因为他是盲人的身份,还有带着红领巾的学生给他让座,到了停靠站,不等司机动作,也会有热心的乘客把他搀扶下车。甚至还要把他领到盲道上才离去。
他受尽关怀。
这令他无比愤怒。
仿佛全世界都成了瞎子,他是个唯一心明眼亮的活人,他要呼吁,要控诉,可是他的声音有限,在一群人眼中,他如被围在人群中心跳脚敲锣给人取乐的猴子。
他既然能够替天行道伸张正义一次,就可以有第二次。
他坐过牢,案底明确,再也无法寻到体面工作。
他之前因为近视影响,也导致学业有亏,险些去读了残障再就业技校。当时他的缺陷是博取同情和好处的,他属于‘弱势群体’。人们对弱势群体总是宽容。

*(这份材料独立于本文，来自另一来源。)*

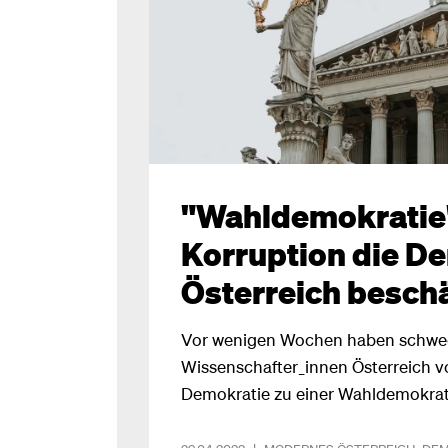
Tiefpunkt: Das ernüchternde Ergebn
2022.Foto: Hannah Zhyhar via Uns
"Wahldemokratie"
Korruption die De
Österreich besch
Vor wenigen Wochen haben schwe
Wissenschafter_innen Österreich vo
Demokratie zu einer Wahldemokrati
liegt nicht zuletzt an mangelnder 
Korruptionsvorwürfen, wie die aktue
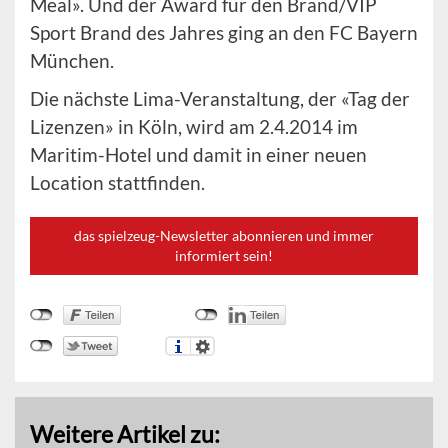
Meal». Und der Award für den Brand/VIP
Sport Brand des Jahres ging an den FC Bayern
München.
Die nächste Lima-Veranstaltung, der «Tag der
Lizenzen» in Köln, wird am 2.4.2014 im
Maritim-Hotel und damit in einer neuen
Location stattfinden.
das spielzeug-Newsletter abonnieren und immer
informiert sein!
Weitere Artikel zu:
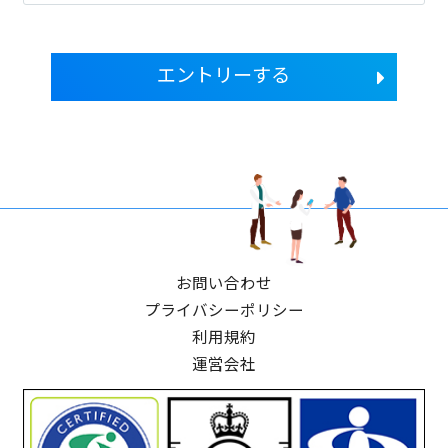
エントリーする
お問い合わせ
プライバシーポリシー
利用規約
運営会社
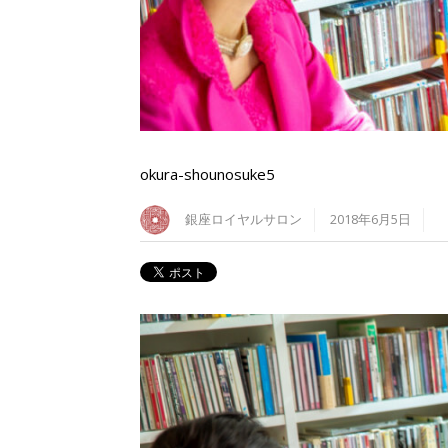
okura-shounosuke5
銀座ロイヤルサロン
2018年6月5日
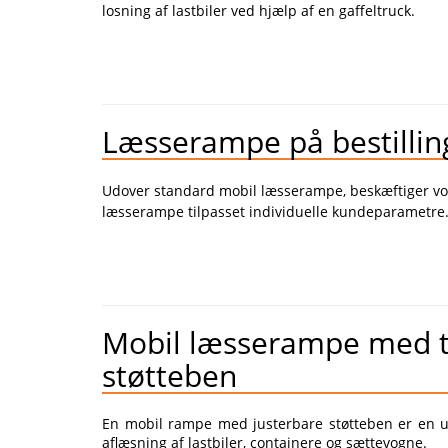
losning af lastbiler ved hjælp af en gaffeltruck.
Læsserampe på bestillin
Udover standard mobil læsserampe, beskæftiger vor
læsserampe tilpasset individuelle kundeparametre
Mobil læsserampe med t
støtteben
En mobil rampe med justerbare støtteben er en uni
aflæsning af lastbiler, containere og sættevogne.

宽容他工作马虎,宽容他不思进取,宽容他各种搞小动作。可是如今他的所有宽容似乎都被那个医生偷走。
他看那个医生光明正大,不知廉耻的享受着从他那里偷来的各种好处。
他如何咽的下这口气?
于是他上门。
在一个夜晚,一脚踢开那扇虚掩的平方的门。
这处住宅虽然是平房,但是周围交通便利,设施齐全。更可气的是,这是医生的私产。
是的,他烧掉了医生那套套房之后,医生还有别的私产。
他这个受害者,还尚且住在每个月三百块的城中村的隔间中。
这世道不公。
既然这世道不公。那我自己便来寻找公平。他在饭馆看电视,有个面容模糊的角色扬天长啸:“我命由我不由天!”
天道不公,公道便我来主持。
他气势汹汹,以雷霆万钧之事,踢开拿道绿色铁门。就像电视剧中踢开恶霸家中大门那样。
与电视剧中的场景不同的是,他眼前并没有医生畏畏缩缩的小人嘴脸。反而是一片黑暗,医生是盲人,不需要开灯。
他却如今眼亮,在黑暗中成了瞎子。
他适应好一会才缓过来。他闻到一股刺激的酒精味。
对了。他当时看的那部剧其实是个恶搞剧,那个虚张声势的角色不是主角,他只有这一个镜头,刚刚嚷嚷完,就被举起的宝剑引下的雷劈成了炮灰。